After document title there may be a table of contents (it may be absent).
After TOC or the document title (if there isn’t TOC) the content of the document starts with a header.
As a rule, headers are numbered.
- There are the following line types in the technical specification structure type:
root;
toc;
toc_item;
body;
part;
named_item;
item;
raw_text.
An exemplary format schema looks as follows:

An exemplary schema of the diploma structure type
The grey rectangles mean auxiliary nodes with empty text.
In the following description we will speak about the node depth inside the document tree as a node importance. The closer the node is to the document tree root, the more important it is.
The detailed description of each line type:
root: node containing the text of the document title.
There is only one root node in any document. It is obligatory for any document of diploma type. All other document lines are children of the root node.
toc: header of the TOC (Table of contents).
There is only one toc node (if present) in any document. The node of this type contains text like “Содержание”. The toc node is less important than root, has the equal depth as body and more important than the rest of the nodes. The toc node is optional – there are cases when documents don’t have a TOC.
toc_item: one item of the Table of contents.
It contains the header text and the page where it is located. All toc_item nodes are children of the toc node, i.e. are less important. The toc_item is an optional node, it occurs along with the toc node.
body: node containing the rest of the document content.

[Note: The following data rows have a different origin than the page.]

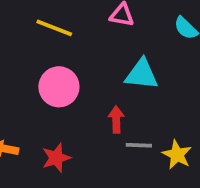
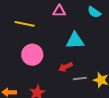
red arrow: (116, 120) -> (66, 67), turned -104

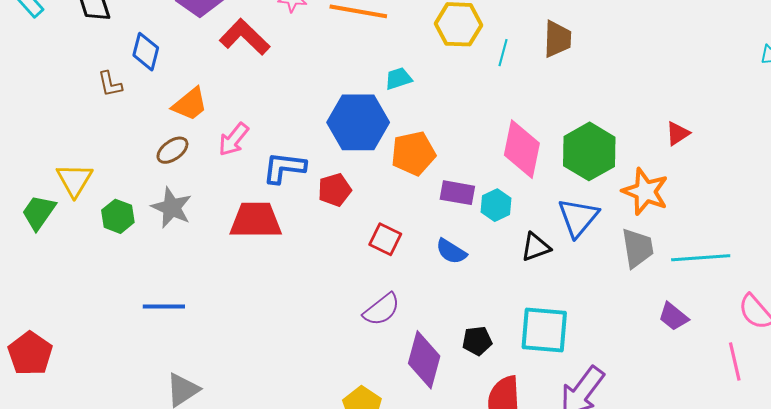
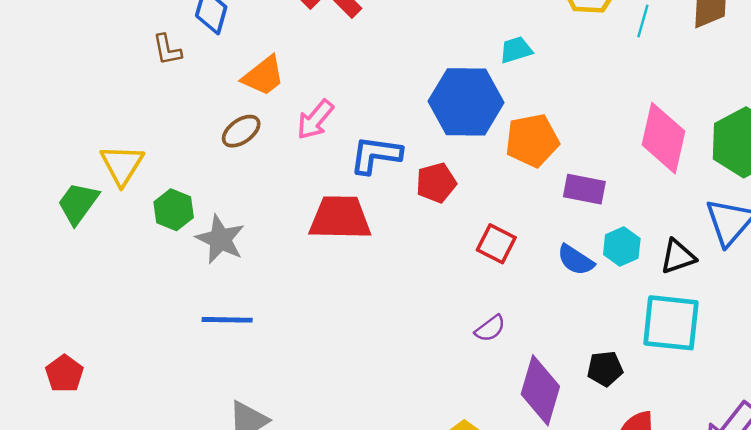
cyan hexagon: (496, 205) -> (622, 246), moved
gray star: (172, 208) -> (220, 239), moved
purple semicircle: (382, 309) -> (490, 328), size x0.7
cyan square: (544, 330) -> (671, 323), moved
red pentagon: (30, 354) -> (64, 374), size x0.7

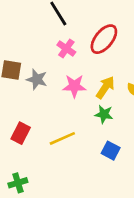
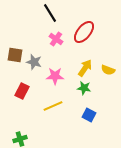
pink star: (74, 86) -> (55, 76), moved
red rectangle: (21, 133) -> (22, 91), moved

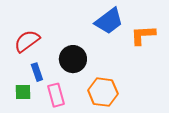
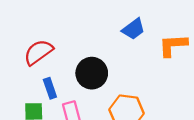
blue trapezoid: (109, 21) -> (133, 29), size x0.7

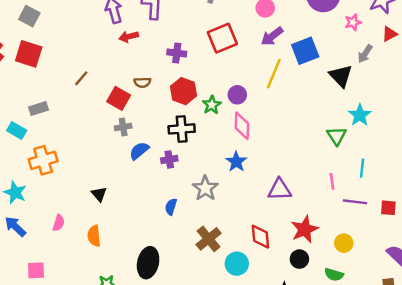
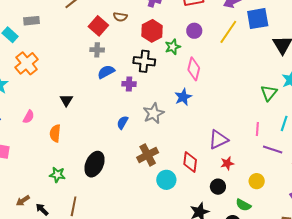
purple circle: (237, 95) -> (194, 31), moved
orange cross: (43, 160) -> (27, 63), turned -35
purple triangle: (279, 190) -> (218, 139), moved, turned -35
red star: (305, 229) -> (227, 163), size x0.6

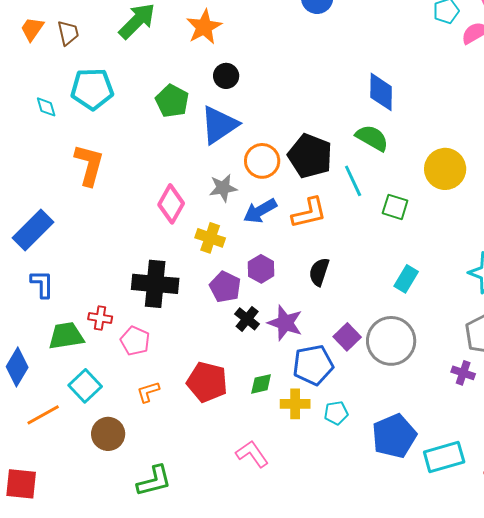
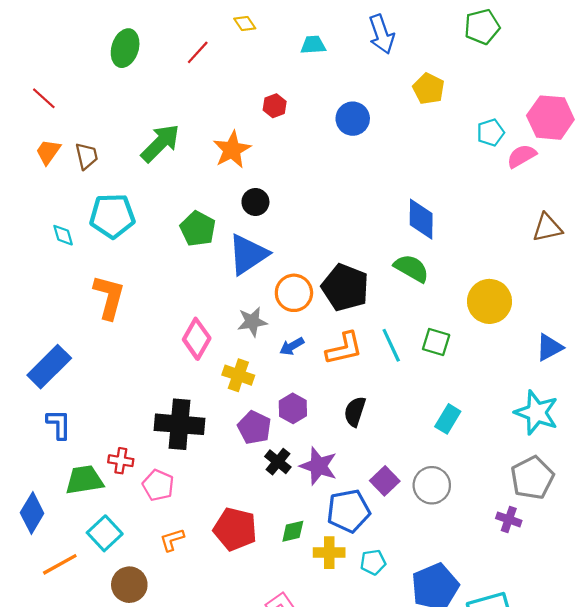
cyan line: (353, 181) -> (391, 345), moved
blue arrow: (260, 211) -> (292, 346), size x0.7
gray circle: (391, 341) -> (432, 485), size x0.7

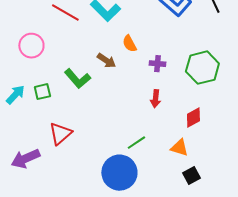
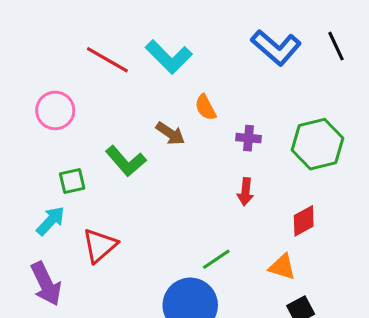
cyan arrow: (15, 95) -> (51, 221), moved
purple arrow: (25, 159) -> (46, 284), turned -92

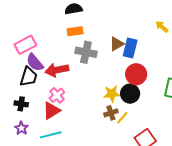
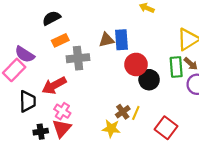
brown triangle: (117, 44) -> (106, 40), turned 35
purple semicircle: (35, 62) -> (25, 54), moved
yellow star: (112, 94) -> (111, 128), moved, turned 30
black circle: (130, 94) -> (149, 80), moved
black cross: (21, 104) -> (41, 132), moved

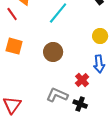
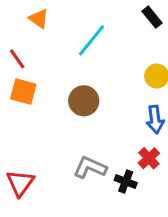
red line: (12, 14) -> (17, 59), moved
red cross: (82, 80) -> (149, 158), moved

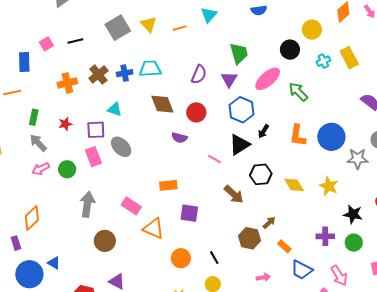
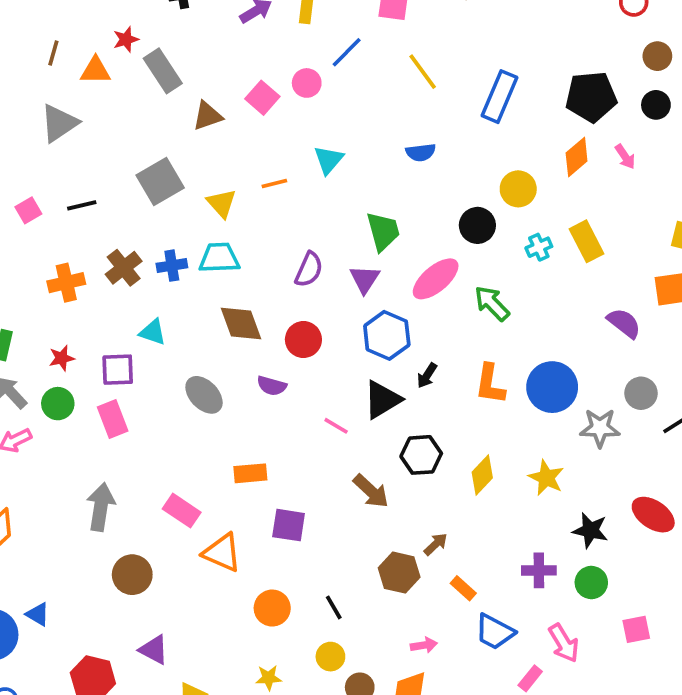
yellow triangle: (149, 24) -> (222, 203), moved
gray ellipse: (121, 147) -> (204, 395), moved
green circle: (67, 169) -> (58, 404), moved
yellow diamond: (294, 185) -> (482, 475), turned 75

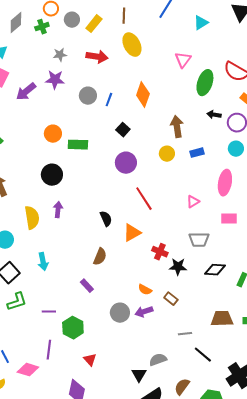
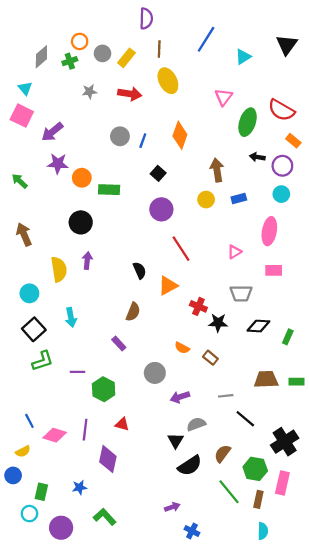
purple star: (55, 80) -> (58, 164), moved
purple arrow: (144, 312) -> (180, 397), moved
purple line: (49, 350) -> (85, 430), moved
red triangle: (90, 360) -> (122, 424), turned -32

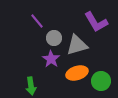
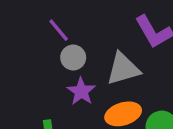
gray circle: (54, 38) -> (73, 58), moved

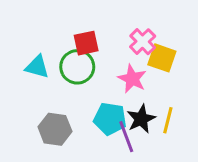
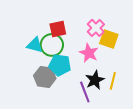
cyan triangle: (37, 67) -> (35, 45), moved
cyan pentagon: (110, 119) -> (60, 65), moved
gray hexagon: (55, 129) -> (45, 77), moved

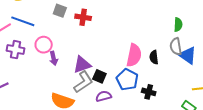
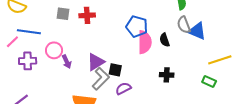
blue pentagon: (127, 80) -> (137, 27), moved

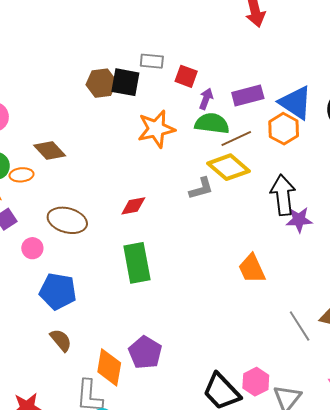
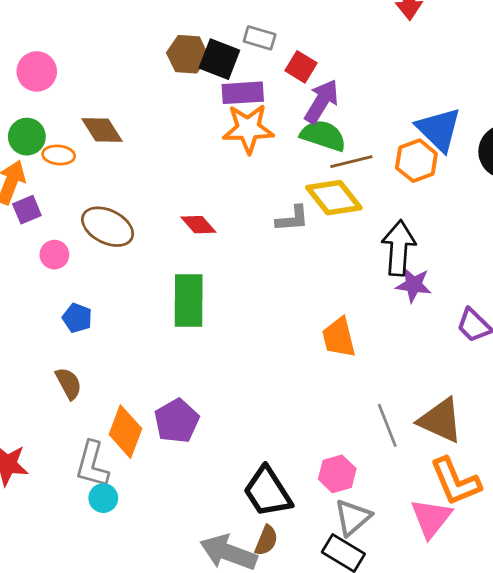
purple rectangle: (248, 95) -> (243, 93), moved
purple arrow: (206, 99) -> (322, 102), size x1.6
red diamond: (133, 206) -> (198, 225), turned 48
blue pentagon: (58, 291) -> (77, 318), size x0.6
pink hexagon: (256, 382) -> (337, 474), moved

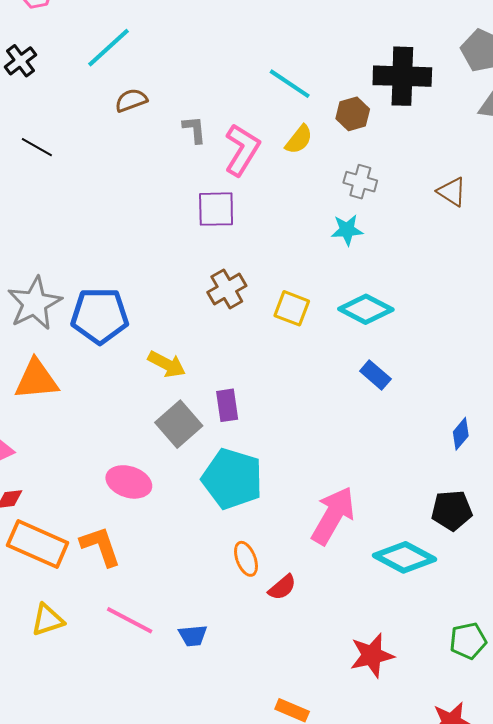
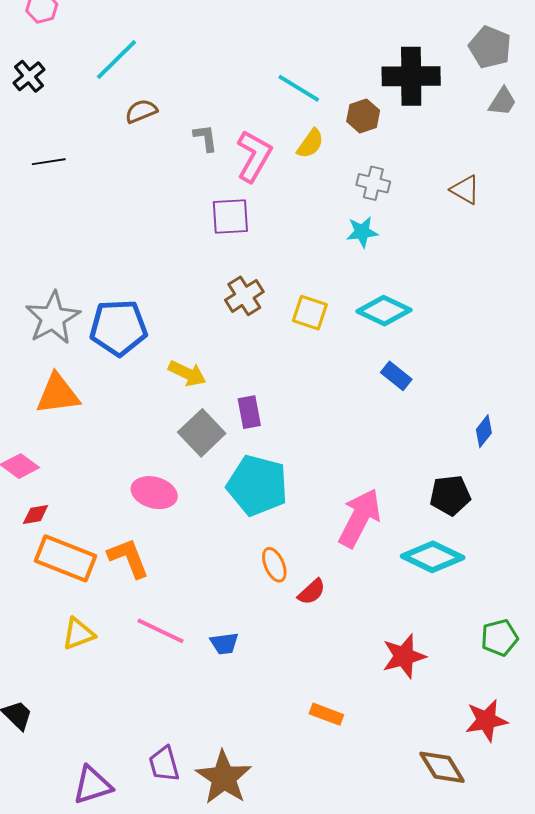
black line: (37, 147) -> (49, 162), turned -36
black pentagon: (452, 510) -> (450, 495), moved

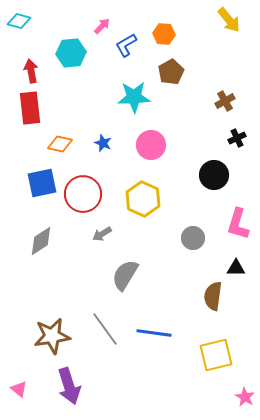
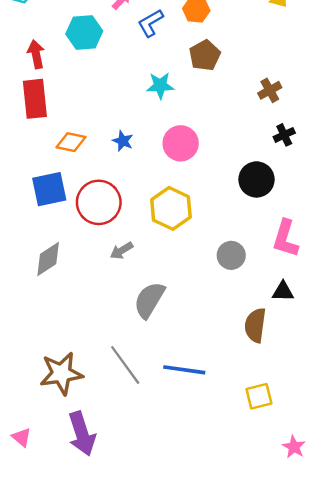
cyan star: (134, 97) -> (160, 86), size x0.7
yellow square: (216, 355) -> (259, 396), size x0.7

There is only one body node in any document. It is obligatory for any document of technical specification type. This is an auxiliary node with empty text, it is nested in the root node along with a table of contents (toc node). All of the rest document lines (except root and toc) are children of the body node.
part: header node of great importance.
If the document header differs greatly from the most of other body text lines (by font size, capital letters), it has this type. It is optional, because if headers don’t differ greatly, other types are used (named_item ot item). Nodes of part type are nested in the body node and are more important than the rest of body nodes (named_item, item, raw_text).
named_item: header node that visually differs from the rest of textual lines.
If the text is a document header (is an element of dotted list, is highlighted by bold font, capital letters, etc.), it has this type. It is optional, because if headers aren’t visually highlighted, item type is used. Nodes of named_item type are nested in the part or body (if parts are absent) nodes and are more important than item and raw_text nodes.
item: header node with numeration or an element of any list.
The text of item nodes consists of numeration only, e.g. “1)”. The rest of the line’s text is located in the nested raw_text node. Nodes of item type are nested in the named_item, part (if named_item nodes are absent) or body (if part, named_item nodes are absent) nodes and are more important than raw_text nodes.
raw_text: node referring to a simple document line.
It has the least importance in the document tree hierarchy, so it is situated in the leaves of the tree. It is nested to the node corresponding the previous line with more important type.